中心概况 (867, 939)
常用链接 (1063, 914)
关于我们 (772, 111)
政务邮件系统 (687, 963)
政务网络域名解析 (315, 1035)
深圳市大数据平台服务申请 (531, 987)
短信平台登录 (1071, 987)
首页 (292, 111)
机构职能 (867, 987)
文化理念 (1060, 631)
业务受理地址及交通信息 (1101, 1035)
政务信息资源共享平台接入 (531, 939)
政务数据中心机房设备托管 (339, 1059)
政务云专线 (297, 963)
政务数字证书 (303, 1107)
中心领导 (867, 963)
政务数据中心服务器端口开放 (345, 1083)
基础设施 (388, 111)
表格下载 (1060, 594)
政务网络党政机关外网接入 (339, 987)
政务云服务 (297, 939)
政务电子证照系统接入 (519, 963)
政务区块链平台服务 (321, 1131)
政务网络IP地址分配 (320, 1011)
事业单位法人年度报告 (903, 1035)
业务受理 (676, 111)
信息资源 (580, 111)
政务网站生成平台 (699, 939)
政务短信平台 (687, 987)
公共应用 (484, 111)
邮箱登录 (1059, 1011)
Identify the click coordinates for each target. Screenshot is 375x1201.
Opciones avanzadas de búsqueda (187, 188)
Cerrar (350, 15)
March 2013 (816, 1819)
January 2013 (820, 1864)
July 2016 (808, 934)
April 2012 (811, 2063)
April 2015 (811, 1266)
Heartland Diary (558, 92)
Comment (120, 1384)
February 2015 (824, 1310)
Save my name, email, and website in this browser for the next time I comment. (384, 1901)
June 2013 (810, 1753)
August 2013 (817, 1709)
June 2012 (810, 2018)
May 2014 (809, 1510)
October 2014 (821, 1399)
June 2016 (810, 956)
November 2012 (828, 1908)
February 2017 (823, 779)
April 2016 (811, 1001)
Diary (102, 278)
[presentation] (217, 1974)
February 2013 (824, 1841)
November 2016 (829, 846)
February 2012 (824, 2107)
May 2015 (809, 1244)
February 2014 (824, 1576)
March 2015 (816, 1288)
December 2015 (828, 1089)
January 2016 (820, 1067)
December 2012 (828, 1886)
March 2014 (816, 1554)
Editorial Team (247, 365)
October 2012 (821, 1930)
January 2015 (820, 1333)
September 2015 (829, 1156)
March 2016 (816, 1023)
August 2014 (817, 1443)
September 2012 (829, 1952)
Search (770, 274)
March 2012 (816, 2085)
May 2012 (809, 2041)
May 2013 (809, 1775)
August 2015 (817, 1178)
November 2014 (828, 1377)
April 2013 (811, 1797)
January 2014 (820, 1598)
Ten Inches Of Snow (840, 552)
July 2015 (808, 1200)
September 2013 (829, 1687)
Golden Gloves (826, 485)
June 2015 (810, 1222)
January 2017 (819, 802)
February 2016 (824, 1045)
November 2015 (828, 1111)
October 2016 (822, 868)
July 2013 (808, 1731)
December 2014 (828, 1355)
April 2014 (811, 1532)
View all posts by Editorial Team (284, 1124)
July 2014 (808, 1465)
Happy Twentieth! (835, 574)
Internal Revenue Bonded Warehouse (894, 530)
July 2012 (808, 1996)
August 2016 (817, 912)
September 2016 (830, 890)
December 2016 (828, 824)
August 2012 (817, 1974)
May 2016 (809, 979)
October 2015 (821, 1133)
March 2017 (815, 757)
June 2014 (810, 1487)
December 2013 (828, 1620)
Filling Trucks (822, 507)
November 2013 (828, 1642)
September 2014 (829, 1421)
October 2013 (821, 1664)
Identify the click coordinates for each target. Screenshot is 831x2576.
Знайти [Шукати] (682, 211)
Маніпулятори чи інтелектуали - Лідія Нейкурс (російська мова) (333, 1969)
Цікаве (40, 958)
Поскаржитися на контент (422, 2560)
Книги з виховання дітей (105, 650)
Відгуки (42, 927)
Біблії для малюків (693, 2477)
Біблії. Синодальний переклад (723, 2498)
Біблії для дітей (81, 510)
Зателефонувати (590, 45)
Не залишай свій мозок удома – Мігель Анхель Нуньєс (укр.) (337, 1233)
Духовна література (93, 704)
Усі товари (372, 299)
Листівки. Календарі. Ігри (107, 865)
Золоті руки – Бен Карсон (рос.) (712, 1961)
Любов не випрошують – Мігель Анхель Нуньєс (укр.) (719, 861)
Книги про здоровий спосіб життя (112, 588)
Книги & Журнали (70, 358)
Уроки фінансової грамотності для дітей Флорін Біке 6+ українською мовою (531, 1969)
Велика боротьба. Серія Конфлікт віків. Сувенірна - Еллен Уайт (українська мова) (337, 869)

----------------

» **Requirement**:
Answer with a single number: the count of lines above that contain the string "click".

» **Exercise solution**:
2